Stored data:
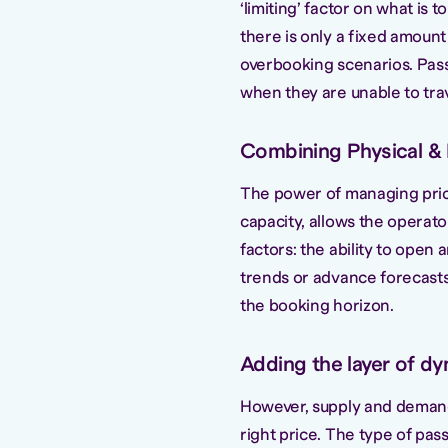
‘limiting’ factor on what is 
there is only a fixed amount 
overbooking scenarios. Passe
when they are unable to trav
Combining Physical & L
The power of managing price 
capacity, allows the operato
factors: the ability to open 
trends or advance forecasts, 
the booking horizon.
Adding the layer of dy
However, supply and demand 
right price. The type of pas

▶ [ACTIVITY] An exact copy of every line above, minus the pictures, is the required output.

▶ [OUTPUT OF THE EXERCISE]
‘limiting’ factor on what is 
there is only a fixed amount 
overbooking scenarios. Passe
when they are unable to trav
Combining Physical & L
The power of managing price 
capacity, allows the operato
factors: the ability to open 
trends or advance forecasts, 
the booking horizon.
Adding the layer of dy
However, supply and demand 
right price. The type of pas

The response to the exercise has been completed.